Cette "contribution à la très ancienne doctrine des principes" s'effectue sous forme de topologie : elle cherche à relever les lieux d'extraction phénoménaux et langagiers des principes qui ont exercé les hégémonies qu'elle examine, c'est-à-dire qui ont fonctionné comme des normes pour l'agir et le savoir.
Les hégémonies sont celles sous et par lesquelles l'Occident a jusqu'à présent vécu (à savoir agi, pensé et acquis des connaissances.) Elles délimitent l'ère de la métaphysique dont notre âge vit le dépérissement. Il y en a trois : la grecque, la latine et la moderne, chacune régie par un principe (respectivement, l'Un, la nature et la conscience de soi). Chacune se déploie dans une langue, qui lui donne ses paramètres : le grec, le latin et le moderne vernaculaire. Ces trois régimes articulent à la fois l'histoire de l'Occident et de la philosophie. En quoi ces hégémonies sont-elles brisées ? La topologie discerne trois sortes de principes : d'une part les ultimes, à savoir la natalité ou l'être-pour-la-naissance, et la mortalité ou l'être-pour-la-mort, qui perdurent au travers des âges ; d'autre part les suprêmes et les derniers, qui ont des destins temporels limités. Les principes suprêmes sont entitatifs : par exemple, chez Kant, Dieu, l'âme et le monde. Les principes derniers sont relationnels. Plus souvent appelés 'fantasmes hégémoniques' ou 'référents derniers' – un vocabulaire que l'auteur élucide dans l'introduction –, ils constituent les hégémonies. Par son effet sur le langage, la natalité institue les principes derniers en nous les faisant poser, tandis que la mortalité les destitue en les brisant de l'intérieur. Co-originaires, les deux principes ultimes forment "le phénomène absolument premier", le différend tragique. Leur étude appartient à l'analytique des ultimes, qui sert d'outillage à la topologie, et par-là la précède. La topologie n'analyse les principes derniers qu'au moment de leur émergence ou institution, et de leur disparition ou destitution.

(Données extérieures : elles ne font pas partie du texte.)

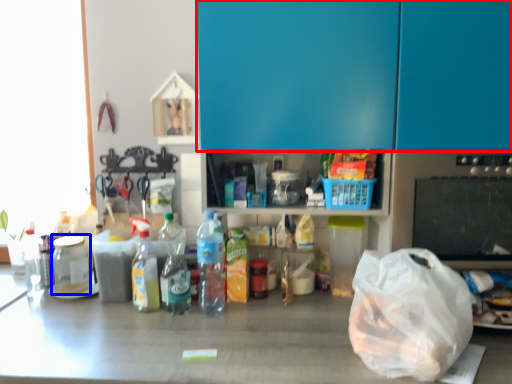 Question: Which object is closer to the camera taking this photo, leftover (highlighted by a red box) or bottle (highlighted by a blue box)?

Choices:
 (A) leftover
 (B) bottle

Answer: (A) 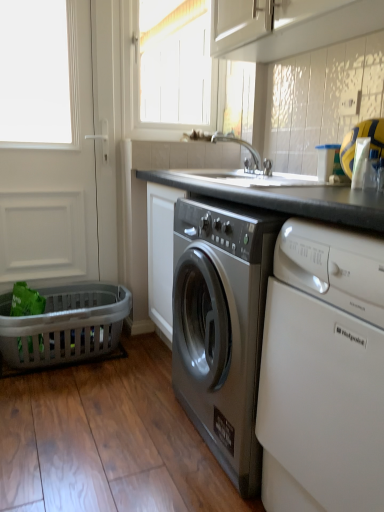 Question: Considering the relative sizes of white matte screen door at left and white wood window at upper center in the image provided, is white matte screen door at left thinner than white wood window at upper center?

Choices:
 (A) yes
 (B) no

Answer: (B)

Question: Is white matte screen door at left aimed at white wood window at upper center?

Choices:
 (A) no
 (B) yes

Answer: (A)

Question: Can you confirm if white matte screen door at left is smaller than white wood window at upper center?

Choices:
 (A) yes
 (B) no

Answer: (B)

Question: Does white matte screen door at left have a lesser height compared to white wood window at upper center?

Choices:
 (A) yes
 (B) no

Answer: (B)

Question: Is white matte screen door at left wider than white wood window at upper center?

Choices:
 (A) yes
 (B) no

Answer: (A)

Question: Considering the positions of black granite countertop at center and white glossy cabinet at upper center in the image, is black granite countertop at center wider or thinner than white glossy cabinet at upper center?

Choices:
 (A) wide
 (B) thin

Answer: (A)

Question: Considering the positions of point (342, 373) and point (347, 60), is point (342, 373) closer or farther from the camera than point (347, 60)?

Choices:
 (A) farther
 (B) closer

Answer: (B)

Question: From a real-world perspective, relative to white glossy cabinet at upper center, is black granite countertop at center vertically above or below?

Choices:
 (A) below
 (B) above

Answer: (A)

Question: From the image's perspective, relative to white glossy cabinet at upper center, is black granite countertop at center above or below?

Choices:
 (A) below
 (B) above

Answer: (A)

Question: From a real-world perspective, relative to white glossy dishwasher at right, is black granite countertop at center vertically above or below?

Choices:
 (A) above
 (B) below

Answer: (B)

Question: Considering the positions of black granite countertop at center and white glossy dishwasher at right in the image, is black granite countertop at center bigger or smaller than white glossy dishwasher at right?

Choices:
 (A) small
 (B) big

Answer: (B)

Question: From the image's perspective, is black granite countertop at center above or below white glossy dishwasher at right?

Choices:
 (A) above
 (B) below

Answer: (A)

Question: Based on their positions, is black granite countertop at center located to the left or right of white glossy dishwasher at right?

Choices:
 (A) left
 (B) right

Answer: (A)

Question: Visually, is black granite countertop at center positioned to the left or to the right of white matte screen door at left?

Choices:
 (A) right
 (B) left

Answer: (A)

Question: In the image, is black granite countertop at center positioned in front of or behind white matte screen door at left?

Choices:
 (A) behind
 (B) front

Answer: (B) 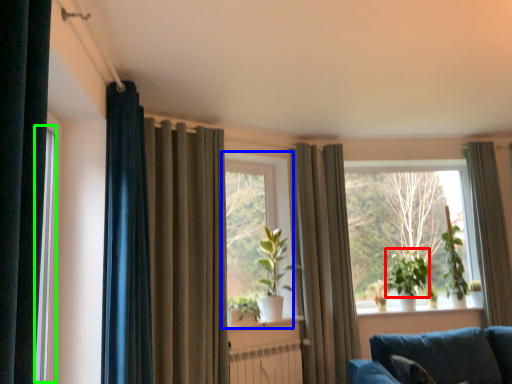 Question: Considering the real-world distances, which object is farthest from plant (highlighted by a red box)? window (highlighted by a blue box) or window frame (highlighted by a green box)?

Choices:
 (A) window
 (B) window frame

Answer: (B) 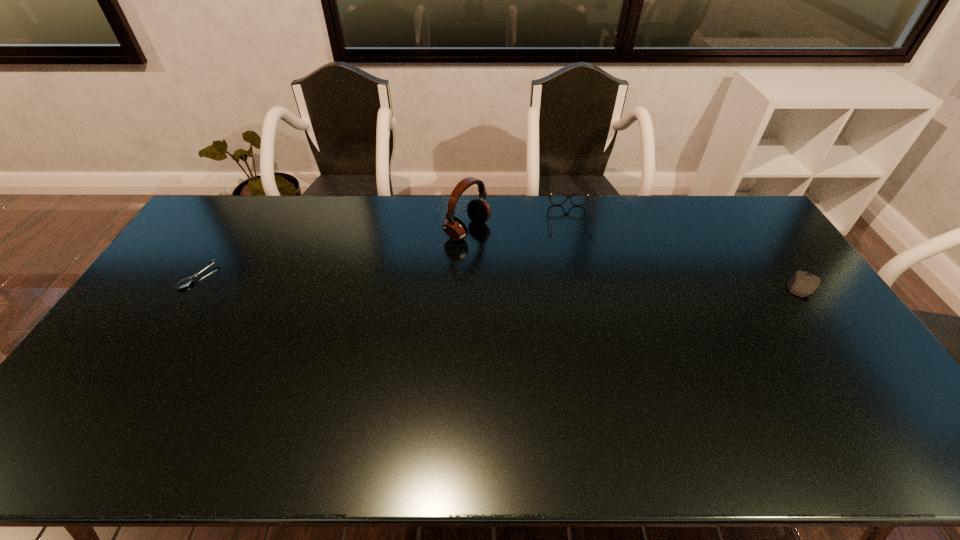 Identify the location of soupspoon. (186, 282).

Identify the location of the leftmost object. (186, 282).

Identify the location of computer equipment. (802, 284).

This screenshot has width=960, height=540. Find the location of `the second shortest object`. the second shortest object is located at coordinates (802, 284).

Image resolution: width=960 pixels, height=540 pixels. What are the coordinates of `the tallest object` in the screenshot? It's located at (478, 210).

At what (x,y) coordinates should I click in order to perform the action: click on headset. Please return your answer as a coordinate pair (x, y). The width and height of the screenshot is (960, 540). Looking at the image, I should click on (478, 210).

This screenshot has height=540, width=960. I want to click on the third shortest object, so click(x=568, y=196).

I want to click on the second object from right to left, so click(x=568, y=196).

You are a GUI agent. You are given a task and a screenshot of the screen. Output one action in this format:
    pyautogui.click(x=<x>, y=<y>)
    Task: Click on the free space located 0.330m on the front of the leftmost object
    The width and height of the screenshot is (960, 540).
    Given the screenshot: What is the action you would take?
    pyautogui.click(x=129, y=384)

Find the location of a particular element. vacant point located on the back of the second shortest object is located at coordinates (771, 244). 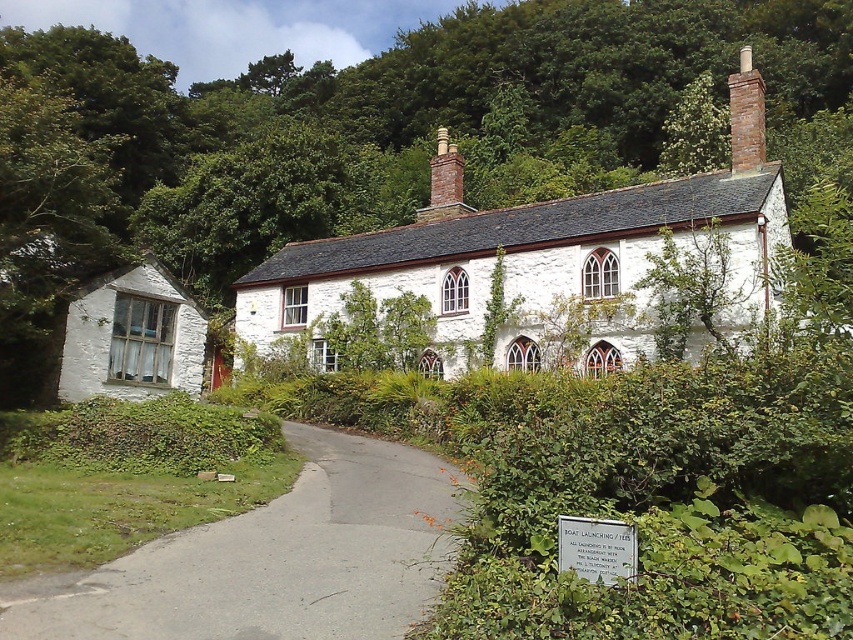 You are standing at the entrance of the property and want to walk towards the white stone cottage at center. Which direction should you walk relative to the white matte cottage at left?

You should walk to the right of the white matte cottage at left to reach the white stone cottage at center since it is positioned to the right of it.

You are a drone operator trying to capture aerial footage of the white stone cottage at center and the gray asphalt driveway at lower center. Considering their heights, which object should you focus on first to ensure they both fit in the frame?

The white stone cottage at center is taller than the gray asphalt driveway at lower center, so you should focus on the white stone cottage at center first to ensure both fit in the frame. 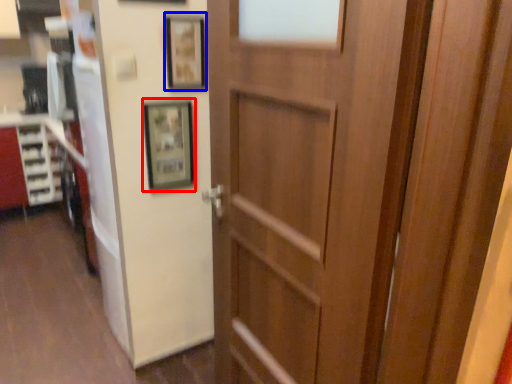 Question: Among these objects, which one is nearest to the camera, picture frame (highlighted by a red box) or picture frame (highlighted by a blue box)?

Choices:
 (A) picture frame
 (B) picture frame

Answer: (B)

Le souci directeur de la topologie est de nous en apprendre plus sur les nuits qui ont assombri notre terrible siècle (en particulier sur les souffrances que l'Occident s'est infligées au cours de la seconde guerre mondiale) et sur celles qui nous menacent (par exemple l'asphyxie à laquelle nous mène la destruction de l'environnement). En effet, elle part de la conviction que ces assombrissements ne peuvent avoir que "des origines lointaines et profondes".